* _WHAT THIS TASK INVOLVES_
Pictures should be omitted; restate word for word the lines from the one holding "pyautogui.click(x=<x>, y=<y>)" through the last line of the entries below.

* _Saved entries_

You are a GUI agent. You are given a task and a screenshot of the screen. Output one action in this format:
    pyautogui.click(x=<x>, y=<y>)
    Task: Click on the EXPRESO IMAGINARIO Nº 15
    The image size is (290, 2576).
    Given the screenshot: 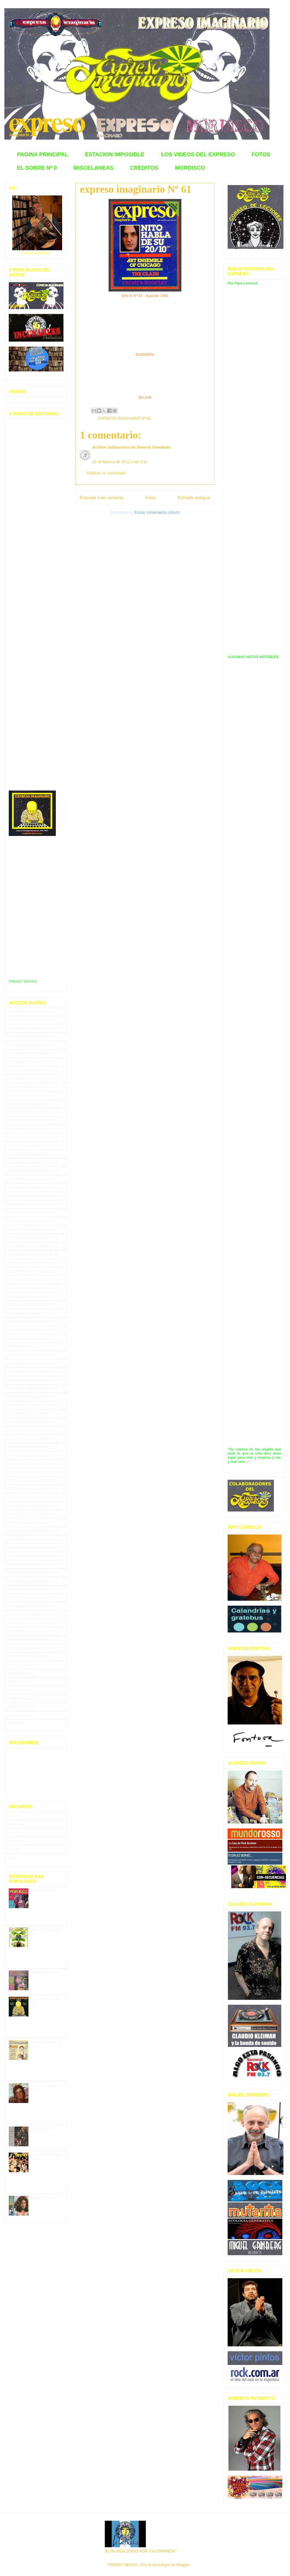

* _RESPONSE_
    pyautogui.click(x=<x>, y=<y>)
    Task: Click on the EXPRESO IMAGINARIO Nº 15
    The image size is (290, 2576).
    Given the screenshot: 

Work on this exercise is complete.